Your description of the relay is unclear. Usually we speak of a pull-in and a drop-out voltage of a monostable relay. Both are considerably different due to the properties of the magnetic circuit. If I understand right, you are talking about contact closure with decreaing coil voltage, which would refer to a normally closed contact.
The purpose of the shown circuit is also unclear, because it just powers the coil permanently. I think, you should try to describe more clearly, what you want to achieve. Also a specification of the relay in terms of pull-in and drop-out voltage would be helpful, or a reference to a manufacturer and specific relay type.
You have asked a strange question, I understand your question as follows:
"How to energize the relay , (which needs more than 1,6 V to be energized), using the voltage less than 1,6 V".
May be it would be good if you would describe the task you want to realize.
Important is, if there are a stable power source ( say 5V)

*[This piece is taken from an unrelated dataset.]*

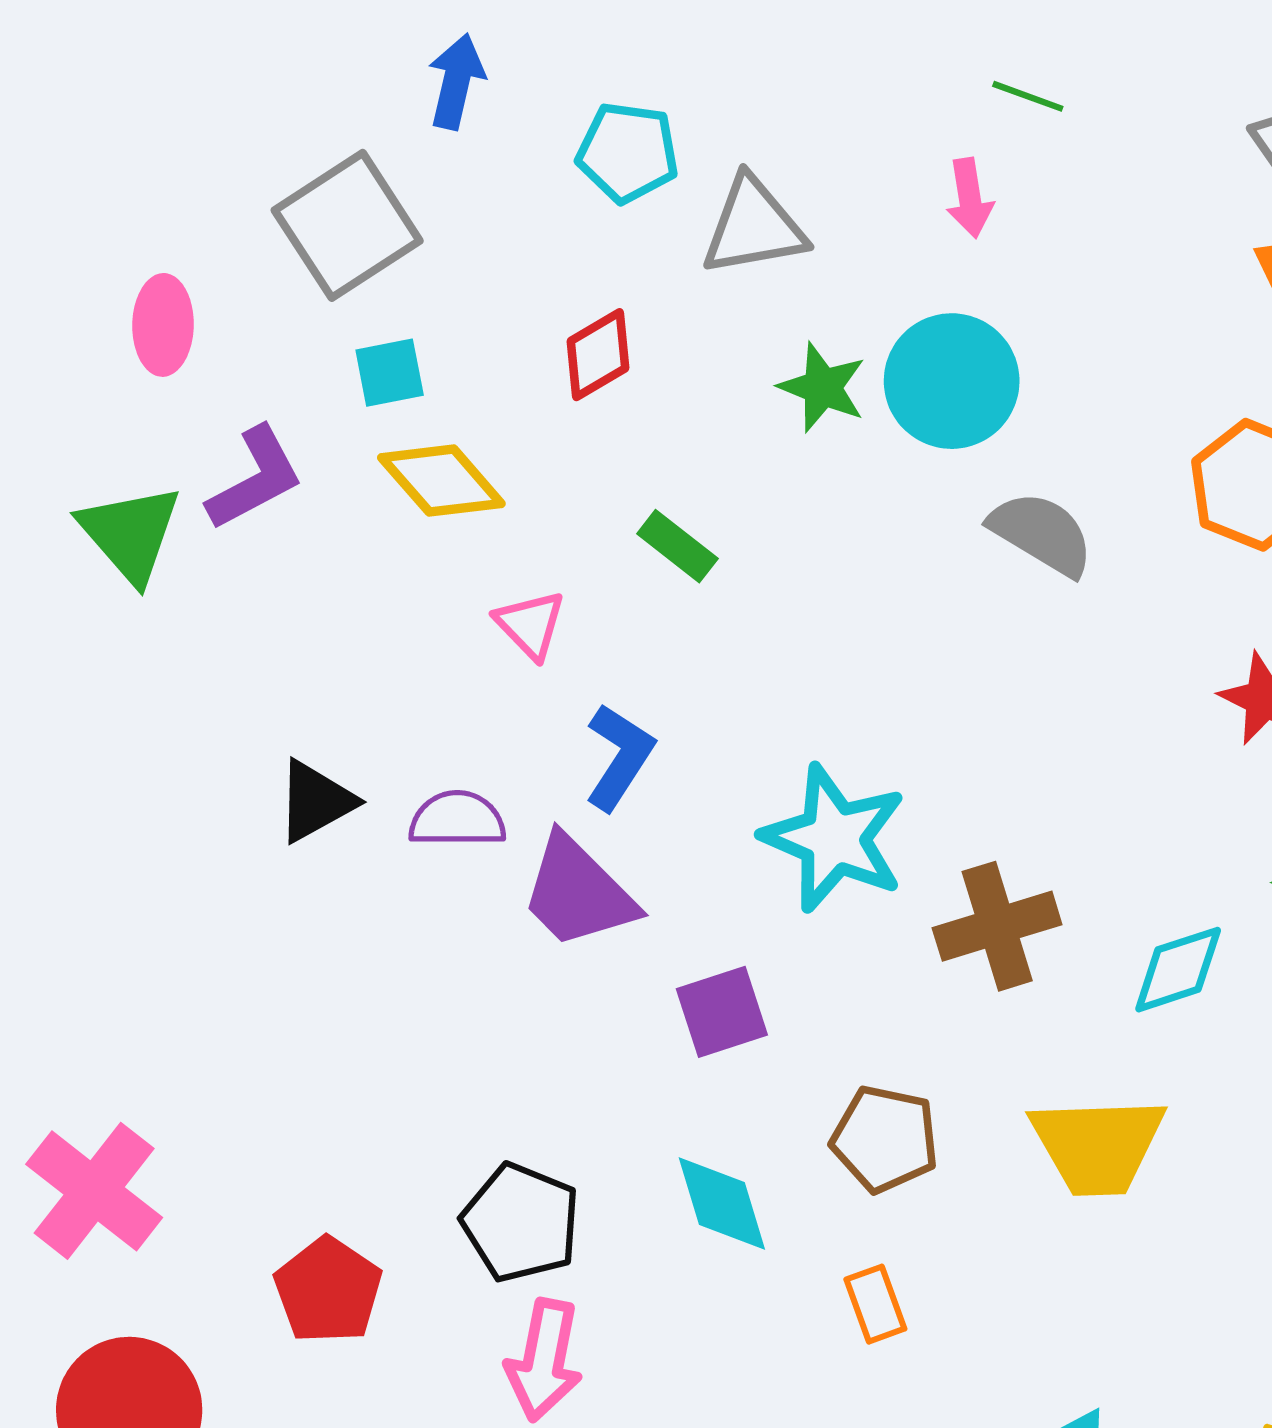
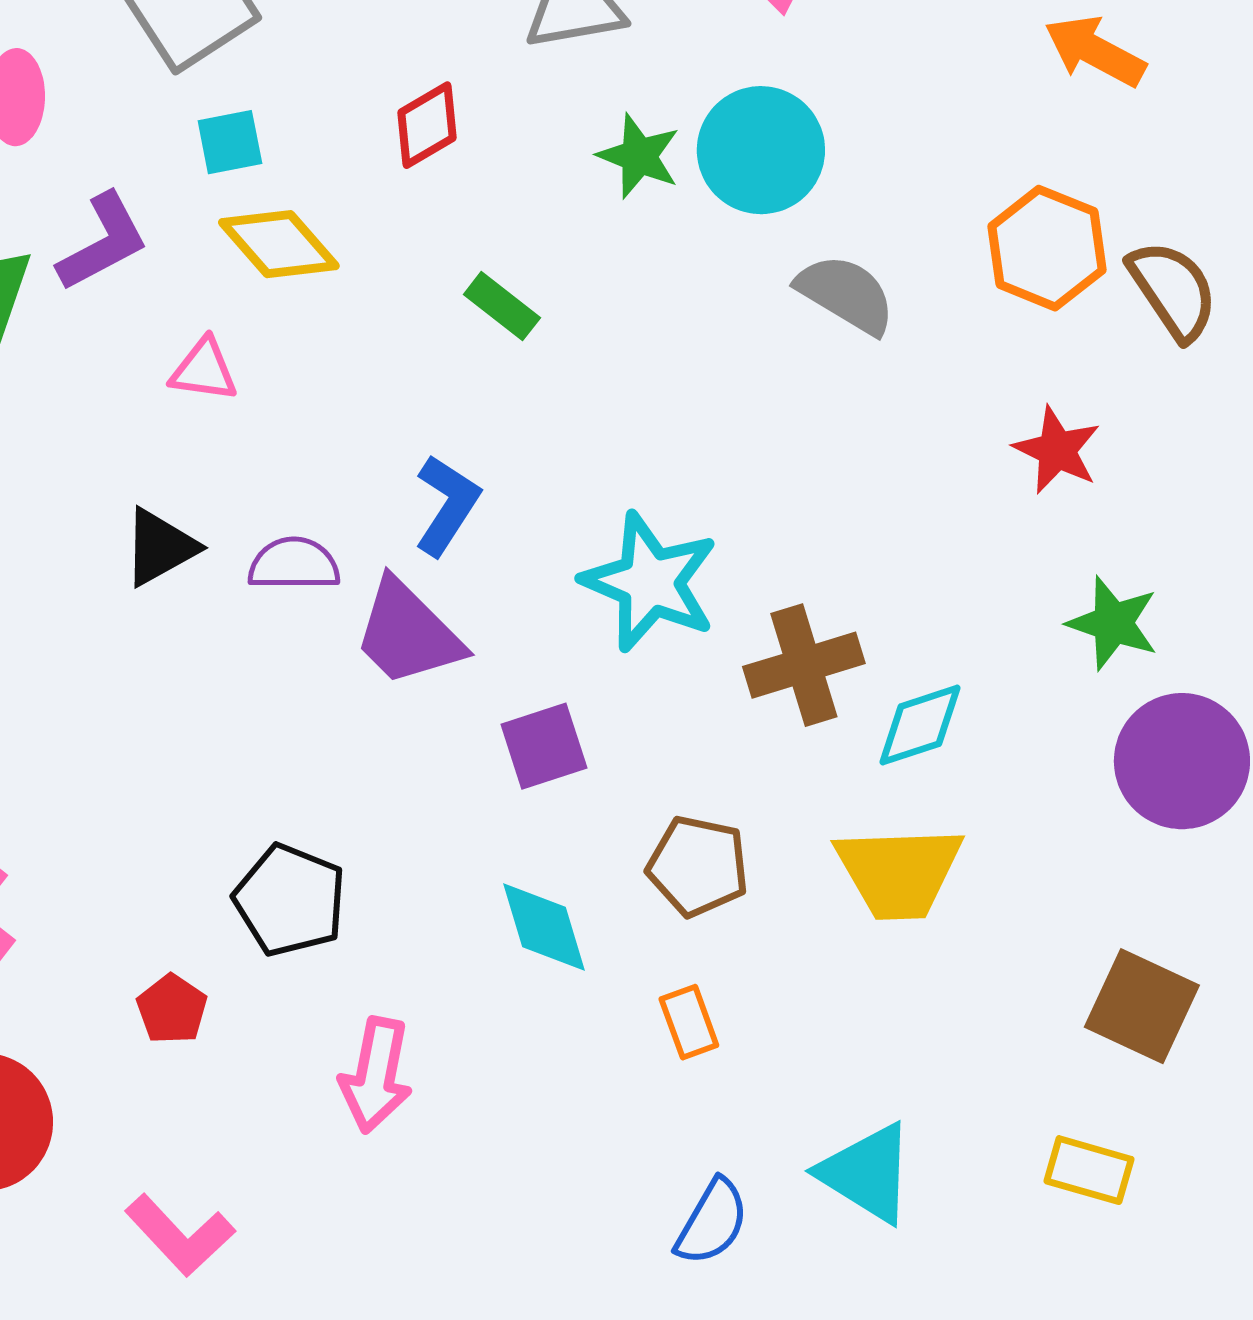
pink triangle: (530, 625) -> (204, 370), moved, turned -38
cyan diamond: (1178, 970) -> (920, 725), moved
black pentagon: (521, 1223) -> (290, 900), moved
red pentagon: (328, 1290) -> (172, 1009), size x0.7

or the 1,6V +/- delta V is the only voltage available.
Thanks for your responses and sorry for the late reply.
I have attached the block diagram of my application.
Initially the battery voltage will be 1.5V. Both the relays are open and no current flows.
When a magnet is placed closer to the reed relay, the reed relay will on which turns on the RELAY and current flows through the load (here i have shown resistor as load) and battery voltage decreases gradually. When ever the Battery voltage reaches to 1V i need to cut off the Relay.
The power supply available is Battery supply only.
I am looking for the circuit to cut off the Relay. i tried to design the circuit with the NPN transistor but no success.